On Dec. 9, 2008, Sun Microsystems called together the usual-suspect journalists and IT analysts in San Francisco to announce the launch of a new Sun division focusing on providing cloud computing goods and services to enterprises.
Following a full year in stealth mode, the unit is now moving forward with its strategy, which can be described-with a whimsical tip of the cap to Emma Lazarus' inscription at the Statue of Liberty-like this:
"Give us your tired, your poor, your huddled masses of legacy software yearning to breathe free, and we will move that functionality into the cloud, so it may perform anew for amazed customers."
Sun is focusing on converting older enterprise data centers first because that's where the migration problems are cropping up.
Sun, celebrating its 27th year in 2009, always has provided the resources to put together a cloud computing system. This includes hardware (Sun Fire blade servers, StorageTek storage arrays and even its own branded network switch), server and storage software (OpenSolaris, GlassFish Web server, MySQL database, Zettabyte File System, Lustre backup and recovery package, and others), and networking software (Java) for general enterprise data center use.
The company also has retooled its services group for cloud service duty.

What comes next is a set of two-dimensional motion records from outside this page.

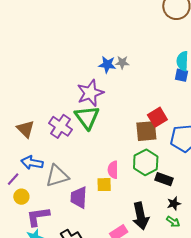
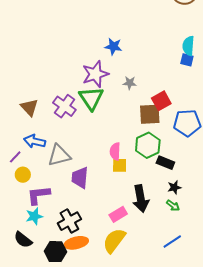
gray star: (122, 62) -> (130, 83), moved
yellow square: (104, 185) -> (120, 165), moved

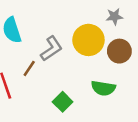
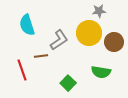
gray star: (114, 16) -> (99, 11), moved
brown line: (29, 68) -> (41, 56), turned 48

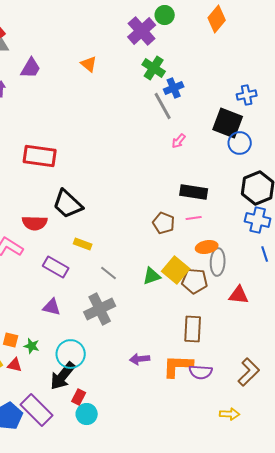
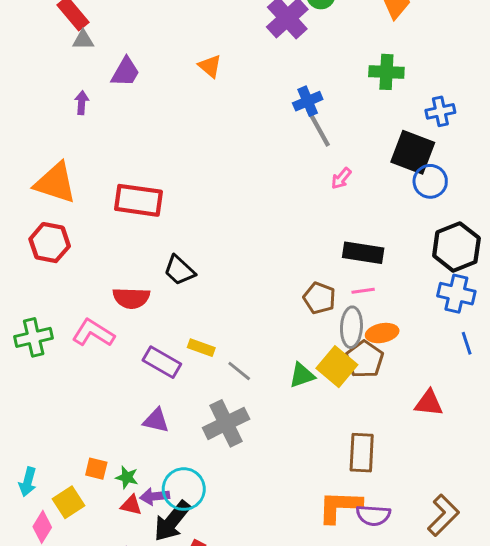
green cross: (154, 68) -> (386, 72), moved, turned -30
blue cross: (174, 88) -> (308, 101), moved
black trapezoid: (68, 204) -> (179, 270), size x0.7
yellow rectangle: (83, 244) -> (201, 348), moved
gray ellipse: (218, 262) -> (351, 327), moved
brown pentagon: (195, 281) -> (365, 359), moved, turned 30
purple arrow: (140, 359) -> (155, 496), moved
red triangle: (15, 365) -> (131, 505), moved

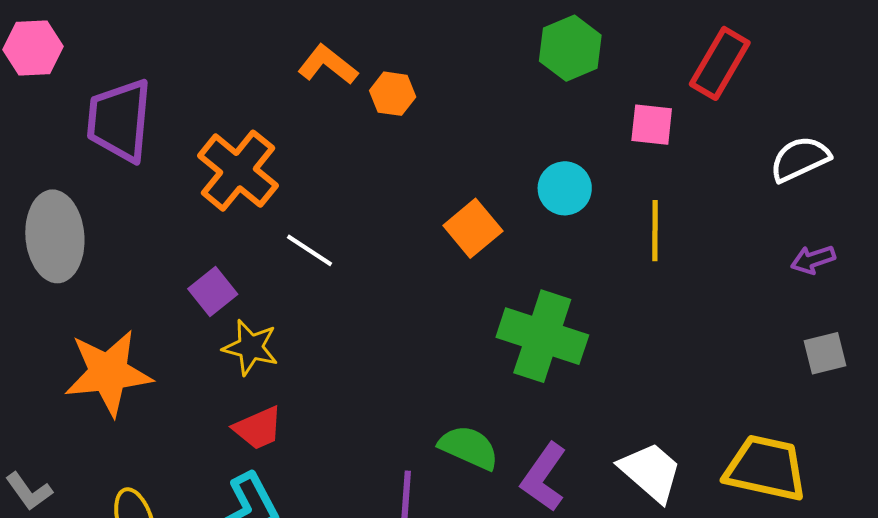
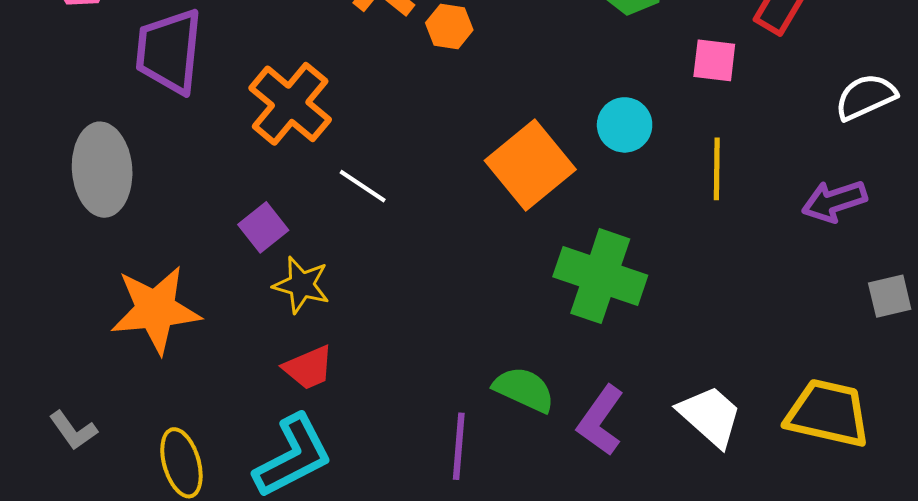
orange square: (473, 228) -> (530, 165), size x1.5
purple arrow: (813, 260) -> (834, 201), moved, size x1.4

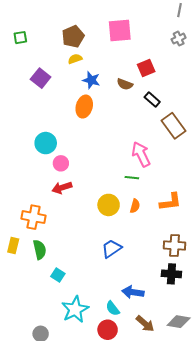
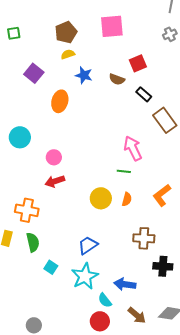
orange ellipse: (84, 107) -> (60, 101), moved
cyan circle: (46, 143) -> (20, 137), moved
orange L-shape: (170, 202) -> (162, 195), turned 150
brown cross: (175, 246) -> (144, 238), moved
blue trapezoid: (112, 249) -> (88, 245), moved
cyan star: (75, 309) -> (85, 276), moved

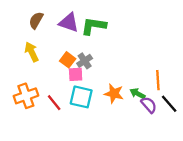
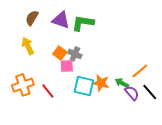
gray cross: (85, 61) -> (75, 54), turned -32
orange line: (158, 80) -> (140, 71), turned 54
cyan square: (81, 97) -> (84, 86), moved

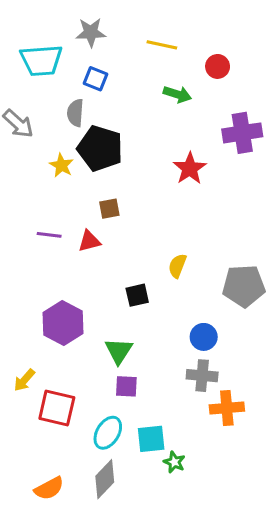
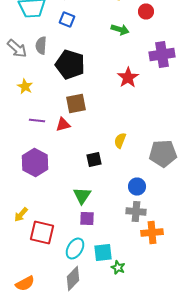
gray semicircle: (75, 113) -> (41, 46), moved
yellow star: (61, 165) -> (25, 86), moved
brown square: (109, 209) -> (76, 104), size x1.5
purple hexagon: (63, 323) -> (35, 162), moved
orange semicircle: (49, 488) -> (25, 284), moved

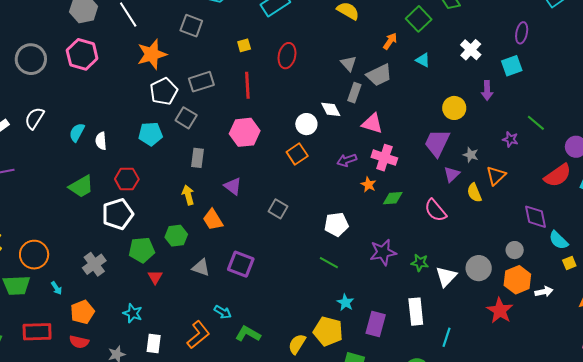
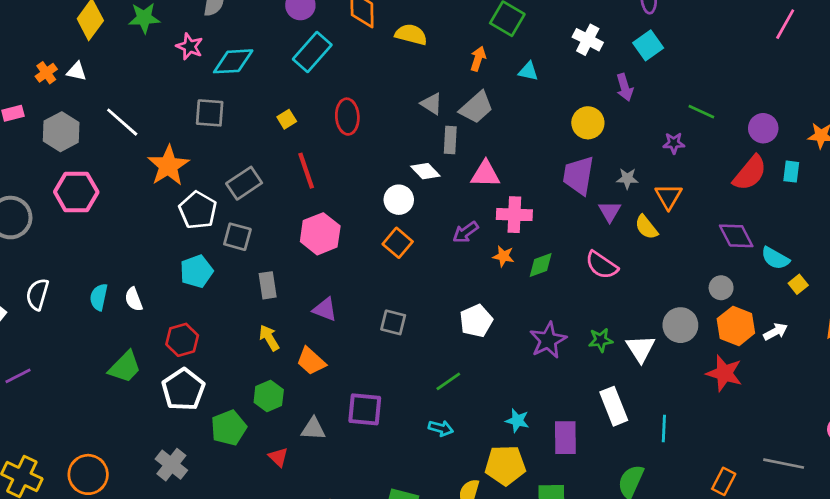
green line: (329, 263) -> (448, 381), moved, turned -48
red triangle: (155, 277) -> (278, 457), moved
cyan arrow: (223, 312) -> (441, 428), moved

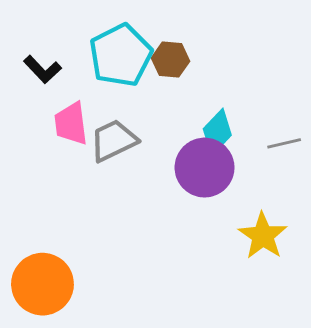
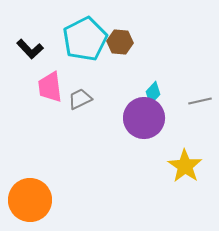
cyan diamond: (217, 132) -> (153, 93), size x0.7
gray trapezoid: (114, 141) -> (80, 99), size x0.7

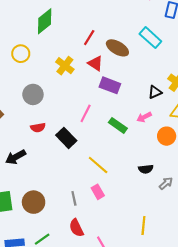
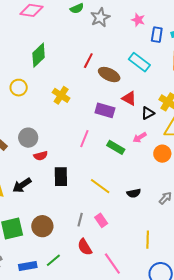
red line: (89, 38) -> (88, 61), moved
red triangle: (95, 63) -> (129, 98), moved
gray circle: (33, 94) -> (28, 138), moved
black rectangle: (66, 138) -> (61, 177), moved, turned 48
black semicircle: (146, 169) -> (134, 193), moved
pink rectangle: (98, 192) -> (101, 220), moved
gray line: (74, 198) -> (80, 220), turned 32

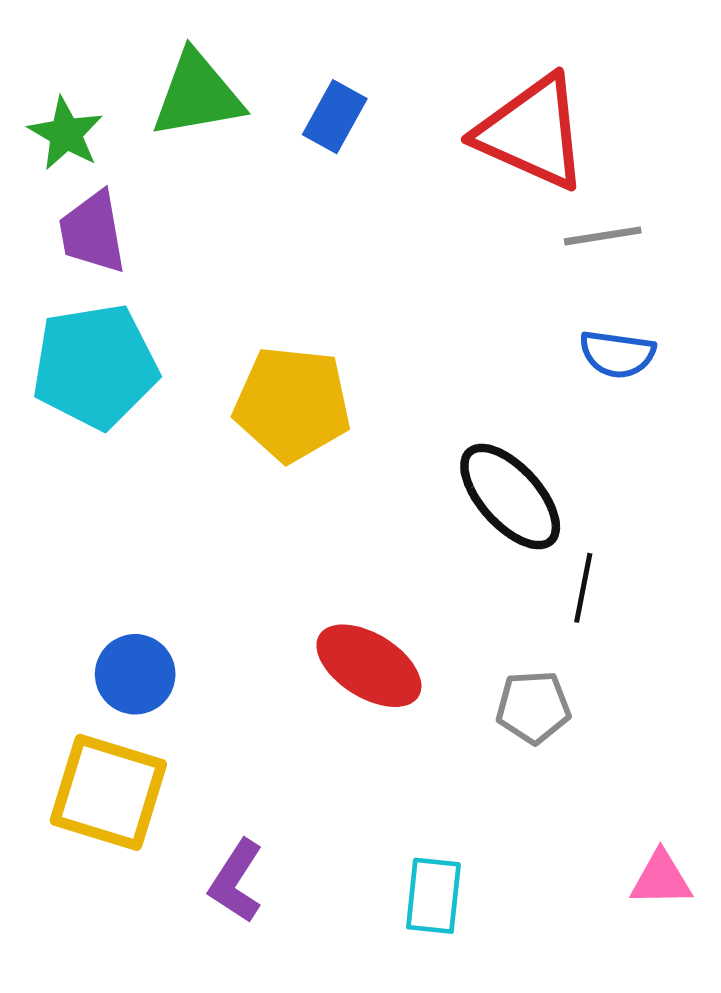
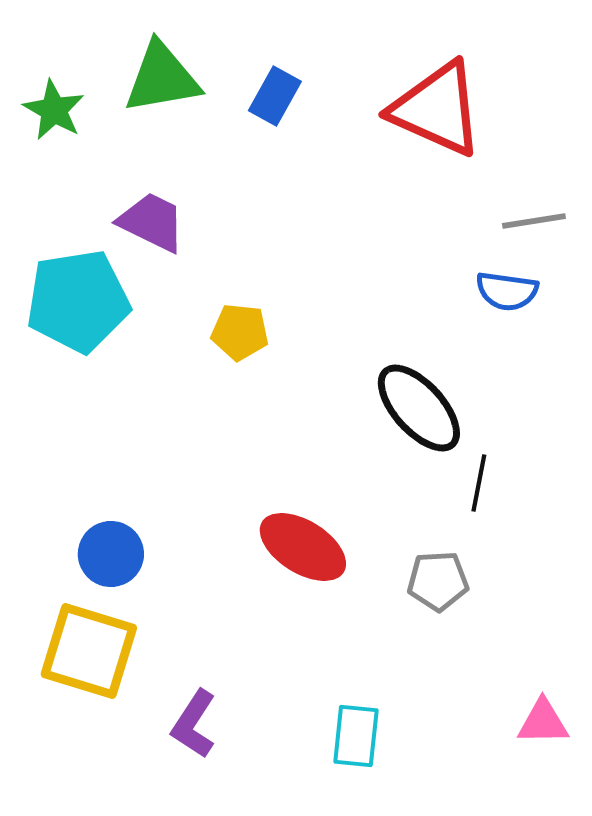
purple trapezoid: (93, 232) -> (152, 222), moved, turned 126
gray line: (603, 236) -> (534, 221), moved
yellow pentagon: (292, 404) -> (240, 332), size x0.6

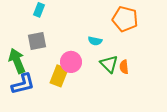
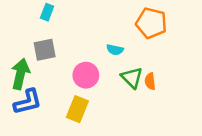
green arrow: (17, 61) -> (20, 74), turned 35
yellow rectangle: (59, 76) -> (77, 109), moved

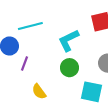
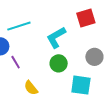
purple line: (24, 64) -> (16, 62), turned -48

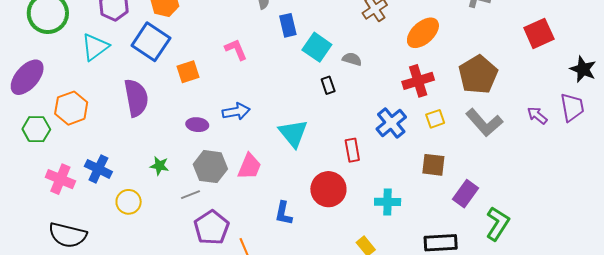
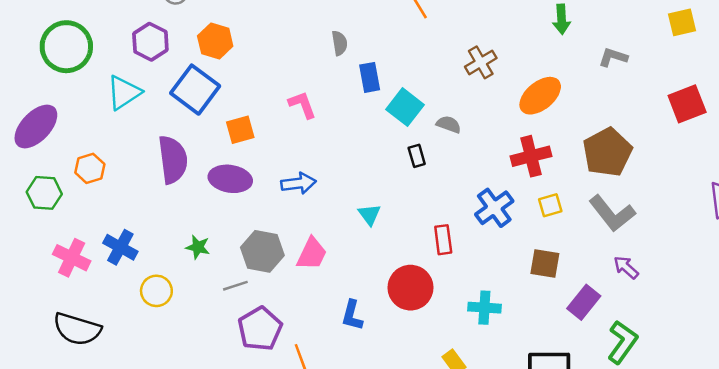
orange hexagon: (71, 108) -> (90, 168), size x0.7
purple arrow: (537, 115) -> (626, 267), moved
purple ellipse: (197, 125) -> (230, 179), moved, size x1.5
cyan triangle: (293, 133) -> (369, 215), size x0.6

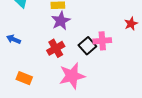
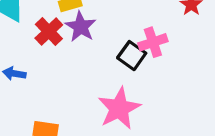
red cross: (56, 48) -> (49, 32), moved

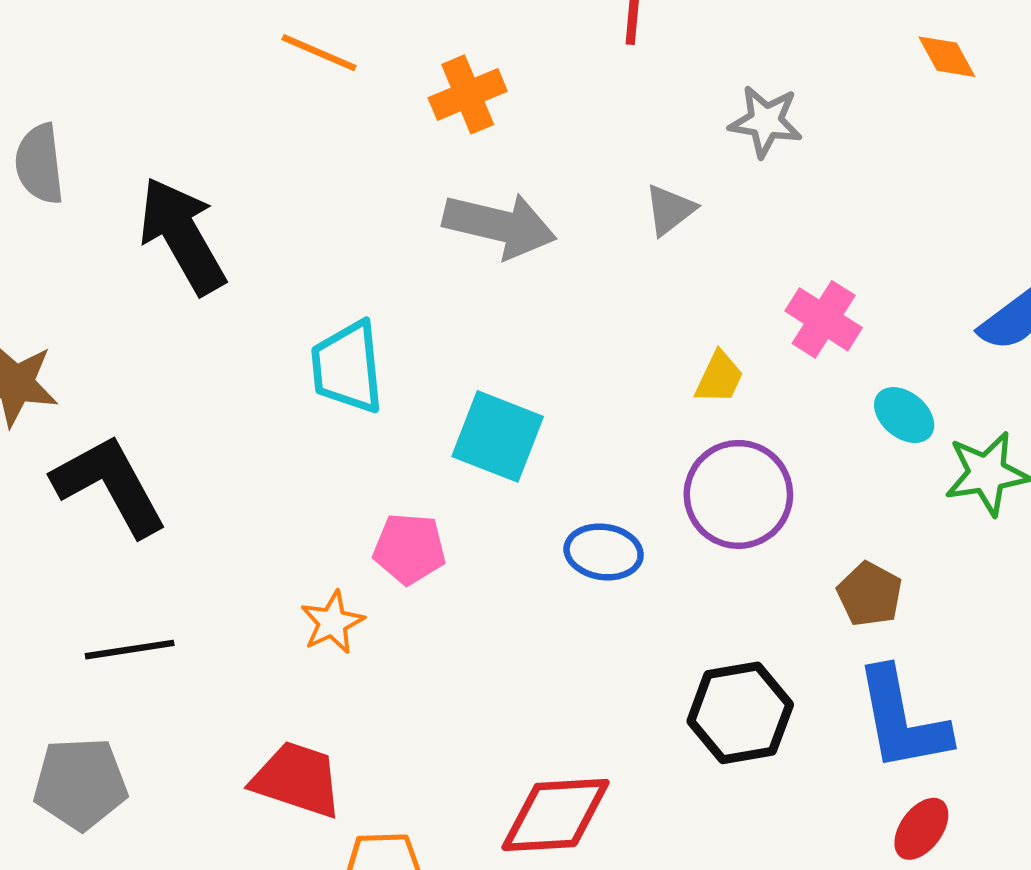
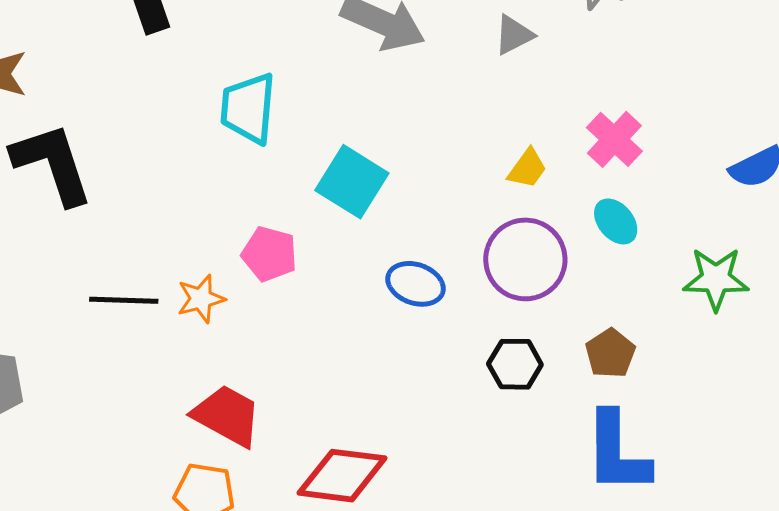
cyan ellipse: (904, 415) -> (616, 221), moved
black line: (130, 650) -> (124, 300), moved
black hexagon: (740, 713) -> (515, 364), moved, size x0.7
red trapezoid: (297, 779) -> (227, 416), moved

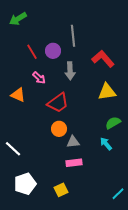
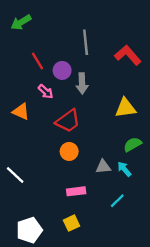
purple circle: (53, 51) -> (62, 70), moved
red L-shape: (103, 59) -> (128, 55), moved
gray triangle: (73, 142) -> (103, 167), moved
pink rectangle: (74, 163) -> (76, 191), moved
white pentagon: (25, 184) -> (29, 230), moved
cyan line: (118, 194) -> (117, 201), moved

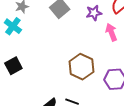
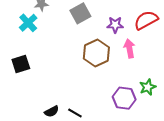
brown hexagon: (81, 67) -> (96, 53), moved

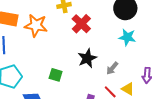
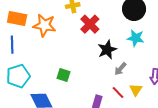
black star: (87, 58) -> (107, 50), moved
yellow triangle: (128, 89) -> (136, 90), turned 32

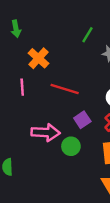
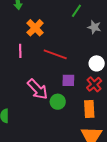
purple square: (82, 120) -> (68, 80), turned 32
pink arrow: (46, 132) -> (38, 89), turned 40

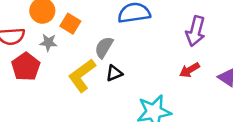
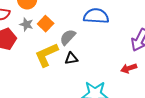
orange square: (70, 24) -> (46, 24), moved

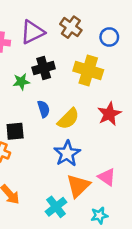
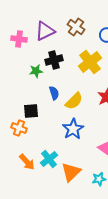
yellow cross: (88, 70) -> (90, 62), turned 35
orange triangle: (78, 186) -> (71, 172), moved
cyan cross: (56, 207) -> (49, 159), moved

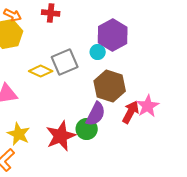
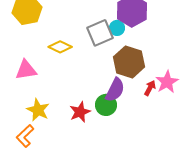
gray square: (65, 62) -> (100, 33), moved
red arrow: (131, 112) -> (150, 88), size x0.7
red star: (61, 136) -> (80, 112), size x0.7

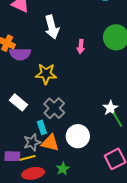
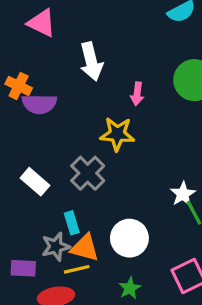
yellow star: (46, 74) -> (117, 134), moved
gray cross: (54, 108) -> (88, 173), moved
yellow line: (28, 158) -> (77, 269), moved
green star: (63, 169) -> (130, 288), moved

Sun's new Cloud Computing CTO, Lew Tucker, was on the original Java development team with Dr. James Gosling in the early 1990s. Once Java was up, running and well-established, Tucker left to become a vice president at Salesforce.com, where he led the development of AppExchange, a SAAS (software as a service) platform for business applications.
After that, Tucker served as CTO at Radar Networks, a semantic-Web-based Internet service for tracking interests. He rejoined Sun in 2008 as CTO of cloud computing and reports to David Douglas, senior vice president of cloud computing and Sun's chief sustainability officer.